A posse de Jair Bolsonaro como presidente da República, na próxima terça-feira, abre um novo ciclo desde a redemocratização, a completar 34 anos em 2019.
Político atuante há quase três décadas, venceu com discurso contrário a “tudo isso que está aí”. Não era filiado a um partido com representação histórica. Não tinha por trás de si os grandes cardeais do Executivo ou do Legislativo. Fez campanha com parcos recursos declarados. Derrubou certezas do marketing, como a necessidade imperiosa de tempo na propaganda oficial. Articulou uma rede de apoiadores digitais que mesclava apaixonados bolsonaristas com um esquema profissional de divulgação, cuja legalidade ainda está sendo apurada.
Para completar, é o presidente que chega ao poder com o discurso mais belicoso contra a imprensa e os jornalistas. Nisso, como já se repetiu cansativamente, emula o presidente americano, Donald Trump, seja por deslumbramento, seja por estratégia.
No futuro, pesquisadores dissecarão com mais propriedade o impacto da eleição de Bolsonaro no sistema político, com atenção para o que ele chamou de comunicação direta com o público, sem a mediação de órgãos de imprensa.
No tempo presente, imprensa e jornalistas terão de aprender, na base da tentativa e erro, a lidar com esse tipo de comunicação de governo, que diz prescindir da mídia tradicional, ao mesmo tempo que é beneficiado por ela, quando seus conteúdos diretos são replicados para audiências infinitamente maiores do que a de seus propositores originais.
Nos dias que antecederam à posse, Bolsonaro encontrou tempo para usar as redes sociais para classificar como “fake news” diversas reportagens.
As mais prosaicas negativas diziam respeito à conversa com ministro para estabelecimento de limites para a venda de bebida alcoólica ou à possível existência de generais trabalhando no gabinete do filho Eduardo, deputado federal. As mais graves envolviam a Folha.
Em 18 de dezembro, negou o conteúdo de reportagem que informava sobre a retirada de imagens católicas do Palácio da Alvorada. O texto atribuía a informação a fontes do Planalto. O jornal registrou a negativa de Bolsonaro, mas o leitor ficou sem saber quem tinha razão. Esse tipo de procedimento —que se resume a registrar e aguardar a repercussão— é dos mais arriscados.
O que mais demonstra os caminhos perigosos escolhidos pelo presidente eleito foi uma reportagem simples e objetiva, amparada no que se chama de verdade factual: “Pela primeira vez na República, ministério que toma posse excluirá Norte e Nordeste”, publicou a Folha em 21 de dezembro. A linha fina era exemplar: “No primeiro escalão, há 11 integrantes do Sudeste, 8 do Sul, 2 do Centro-Oeste e 1 colombiano”.

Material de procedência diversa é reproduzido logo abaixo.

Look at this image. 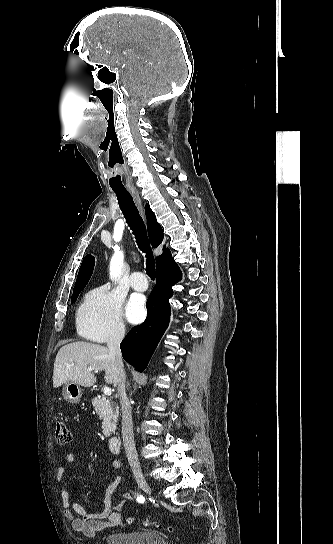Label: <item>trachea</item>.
I'll use <instances>...</instances> for the list:
<instances>
[{"label":"trachea","instance_id":"obj_1","mask_svg":"<svg viewBox=\"0 0 333 544\" xmlns=\"http://www.w3.org/2000/svg\"><path fill=\"white\" fill-rule=\"evenodd\" d=\"M113 191L117 196L118 204L124 214L126 222L133 231L139 249L145 253L146 272L151 279H154L155 259L147 237L144 222L139 215L133 198L127 190L113 189Z\"/></svg>","mask_w":333,"mask_h":544}]
</instances>
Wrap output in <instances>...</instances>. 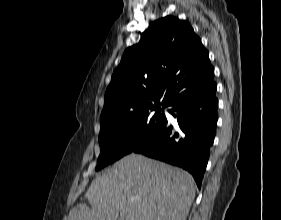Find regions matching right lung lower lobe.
<instances>
[{"label":"right lung lower lobe","mask_w":281,"mask_h":220,"mask_svg":"<svg viewBox=\"0 0 281 220\" xmlns=\"http://www.w3.org/2000/svg\"><path fill=\"white\" fill-rule=\"evenodd\" d=\"M216 83L180 95L168 106L178 128L167 124L132 152L182 167L200 188L214 141L217 123Z\"/></svg>","instance_id":"obj_1"}]
</instances>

A reação do presidente, nas redes sociais, foi raivosa: “A Folha de SP continua a fazer um jornalismo sujo e [de] baixo nível. Agora insinuam falta de representatividade das regiões Norte e Nordeste nos ministérios, como se nascer em uma região se traduzisse em competência e não nascer significasse descaso e abandono. Vão quebrar a cara”.

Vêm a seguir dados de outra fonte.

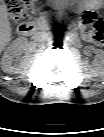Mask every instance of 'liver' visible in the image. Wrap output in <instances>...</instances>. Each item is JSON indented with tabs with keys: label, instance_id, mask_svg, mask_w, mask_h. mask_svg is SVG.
<instances>
[{
	"label": "liver",
	"instance_id": "liver-1",
	"mask_svg": "<svg viewBox=\"0 0 104 137\" xmlns=\"http://www.w3.org/2000/svg\"><path fill=\"white\" fill-rule=\"evenodd\" d=\"M11 40V26L7 17V8L1 5L0 8V44L1 48Z\"/></svg>",
	"mask_w": 104,
	"mask_h": 137
}]
</instances>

O que ele chama de jornalismo sujo e de baixo nível foi uma prática jornalística qualificada e inteligente, para um fato de conhecimento geral, cuja potencialidade de notícia não havia sido explorada.

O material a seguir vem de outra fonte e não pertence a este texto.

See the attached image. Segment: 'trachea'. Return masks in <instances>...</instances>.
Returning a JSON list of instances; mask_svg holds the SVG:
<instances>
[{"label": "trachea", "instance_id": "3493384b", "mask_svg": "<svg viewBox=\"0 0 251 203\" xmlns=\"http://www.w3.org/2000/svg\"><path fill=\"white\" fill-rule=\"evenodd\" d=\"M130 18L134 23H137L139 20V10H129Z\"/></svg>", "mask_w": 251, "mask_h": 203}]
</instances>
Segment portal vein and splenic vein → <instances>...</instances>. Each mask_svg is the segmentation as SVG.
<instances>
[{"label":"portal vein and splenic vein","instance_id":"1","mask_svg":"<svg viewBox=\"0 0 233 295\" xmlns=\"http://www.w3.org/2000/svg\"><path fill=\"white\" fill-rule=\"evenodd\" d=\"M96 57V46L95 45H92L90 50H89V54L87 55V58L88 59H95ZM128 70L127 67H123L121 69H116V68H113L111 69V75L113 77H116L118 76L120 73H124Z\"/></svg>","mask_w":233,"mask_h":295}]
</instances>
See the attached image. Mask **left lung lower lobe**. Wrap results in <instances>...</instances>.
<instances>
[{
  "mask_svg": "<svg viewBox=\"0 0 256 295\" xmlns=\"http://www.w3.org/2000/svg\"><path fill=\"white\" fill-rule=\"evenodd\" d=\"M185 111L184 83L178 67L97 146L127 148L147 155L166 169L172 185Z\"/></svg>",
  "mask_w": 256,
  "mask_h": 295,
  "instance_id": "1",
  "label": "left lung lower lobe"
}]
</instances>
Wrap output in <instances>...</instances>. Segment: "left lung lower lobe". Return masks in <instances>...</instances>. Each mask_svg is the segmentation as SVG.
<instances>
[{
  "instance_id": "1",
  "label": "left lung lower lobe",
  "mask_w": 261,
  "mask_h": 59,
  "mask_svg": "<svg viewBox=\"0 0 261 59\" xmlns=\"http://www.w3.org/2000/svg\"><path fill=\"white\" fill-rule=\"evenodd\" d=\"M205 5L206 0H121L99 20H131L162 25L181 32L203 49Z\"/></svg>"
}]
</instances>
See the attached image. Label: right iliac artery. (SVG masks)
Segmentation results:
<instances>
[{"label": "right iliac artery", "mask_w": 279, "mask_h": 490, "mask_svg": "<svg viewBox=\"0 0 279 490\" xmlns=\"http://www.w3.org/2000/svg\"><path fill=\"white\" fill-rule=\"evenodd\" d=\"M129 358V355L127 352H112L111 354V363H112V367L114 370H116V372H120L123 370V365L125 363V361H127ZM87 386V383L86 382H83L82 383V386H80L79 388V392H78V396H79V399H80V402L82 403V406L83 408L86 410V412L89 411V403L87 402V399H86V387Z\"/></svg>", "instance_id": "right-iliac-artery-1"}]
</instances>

Bolsonaro, quando acuado, tem como padrão de resposta atacar seus acusadores sem se importar com a verdade factual. Foi assim nos casos da funcionária-fantasma no gabinete, do apoio empresarial ilegal para disparo em massa de mensagens de WhatsApp e agora no de ex-funcionário do filho que depositou cheque para a primeira-dama, numa investigação que tem como linha principal, até o momento, a possível cobrança de pedágio de funcionários de ao menos um gabinete de parlamentar da família Bolsonaro.
Os filhos seguem a linha do pai, ou seja, ameaçam jornalistas, convocam levantes contra a imprensa, desfiam teorias conspiratórias criativas sem calço na realidade. Todos, nos momentos de maior questionamento, replicam uma pergunta nas redes sociais: “Quem mandou matar Bolsonaro?”.
É inegável que a facada que o então candidato presidencial tomou em Juiz de Fora, que a polícia atribui até agora a uma ação isolada de um descontrolado, é notícia relevante e esforços devem ser empreendidos pelo jornal na busca de respostas definitivas. No entanto, os Bolsonaros relembram o tema sempre que necessitam de uma cortina de fumaça para que fujam de dar explicações necessárias sobre seus atos, dos temas mais graves aos mais comezinhos.
Nada será como antes após o ciclo que se inicia com a posse do novo governo em 1º de janeiro. Se para melhor ou pior, não vale a pena arriscar, mas os prognósticos até aqui são preocupantes. Saio em férias até fevereiro. Bom ano.